Borghans et al. (2016) analyze 4 datasets with diverse measures of IQ and, shockingly, concluded that the impact of IQ on social outcomes is weak compared to personality measures, despite what the earlier reviews and meta-analyses showed (Gottfredson, 1997; Poropat, 2009; Schmidt & Hunter, 2004). Indeed, as reviewed prior, most studies found that personality measures generally have weak relationship with outcomes once IQ is accounted for. Yet their work has not been subjected to critical examination, just various uninteresting comments (Ganzach & Zisman, 2022; Golsteyn et al., 2022; Stankov, 2023) and replication failures (Zisman & Ganzach, 2022).

What went wrong is how IQ has been measured. By using bad measures. The first fallacy is that Borghans et al. considered fluid intelligence, especially the Raven, as a pure measure of IQ, rather than a latent factor of a broad battery of tests that assesses all cognitive domains. The second fallacy is that they couldn’t get the definition right because what they treated as achievement tests had content similar to IQ tests, and they were all better cognitive measures than the IQ tests used in their analysis. The third fallacy, committed by Golsteyn et al. (2022), is their belief that a test that correlates with personality is not a pure measure of intelligence, and therefore not a valid measure. They do not explain why such a correlation is problematic. Removing IQ-related components prior to regression analysis would have deleterious effects. If IQ correlates with education, then IQ might have an education component, but as we remove the education component of IQ we will later find out that IQ no longer predicts either education or wage or anything. We have created a bad IQ measure. This is what Borghans et al. did. If personality had a causal impact on IQ, this would provide reasons to adjust for personality, but such a causal relationship has yet to be proven. Longitudinal analyses could answer whether there is such a causal relationship and whether there is such a personality component in achievement tests, as Borghans et al. believe. Bardach et al. (2023) evaluated the longitudinal association between personality, intelligence and academic achievement by using random intercept cross-lagged models. They found no evidence of either main effect for each personality trait of the Big Five, or even an interaction with intelligence, on achievement. If personality does not have longitudinal (causal) influence on achievement, this rejects the proposition by Lechner et al. (2017) that achievement tests should be adjusted for personality just because these variables are correlated.

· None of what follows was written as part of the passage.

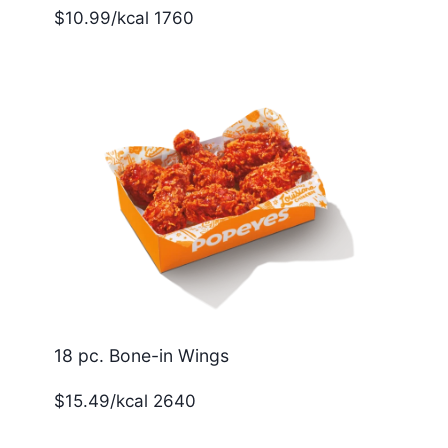
$10.99/kcal 1760
18 pc. Bone-in Wings
$15.49/kcal 2640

It is rather interesting that one of the co-author in Borghans et al. (2016) is none other than James Heckman. This is not his first bogus attempt to discredit the importance of IQ, as there were countless ones prior. Earlier, Dalliard commented on the study by Borghans et al. (2011) in which they analyzed the NLSY79 and Stella Maris datasets, based on the same fallacies and reaching the same conclusion, but with even more dubious statistical procedures (Salkever, 2015).

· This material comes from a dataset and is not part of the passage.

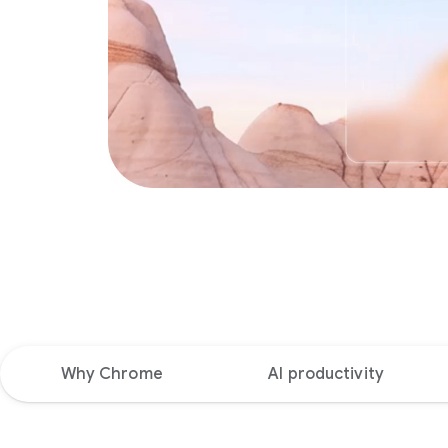
Why Chrome
AI productivity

Now let’s examine the data, variables, and analyses of their newer study. I recommend checking not just their paper, but their appendix as well. Below, one immediately notices that the relationship between their IQ measures and various outcomes is much smaller than previous reports from hundreds of studies.

Stella Maris data

IQ is measured as the principal component of only 8 Raven’s items. It is more appropriate however to employ factor analysis (FA) rather than principal component (PCA). Cognitive items certainly are not measured without error, yet the residual variance of the items is treated as true variance in PCA but is treated as error variance in FA. Because the theoretical model is formative in PCA and reflective in FA, the composites are viewed as a function of the items in PCA, but the items are viewed as a function of the latent factors in FA. Fabrigar et al. (1999, p. 276) clarified that the goal of FA is to explain correlations among measured variables but the goal of PCA (which does not differentiate common and unique variance) is to simply account for variance in the measured variables, concluding that when the goal of the analysis is to identify latent constructs underlying measured variables, it is more sensible to use exploratory FA than PCA. Another issue is that IQ item variables are typically dichotomous, which requires the use of polychoric correlation when applying either PCA or FA, yet Borghans et al. (2016) never explained anywhere the procedure they use. And while Cronbach’s alpha is not an optimal measure of reliability, their alpha value (0.62) is quite low.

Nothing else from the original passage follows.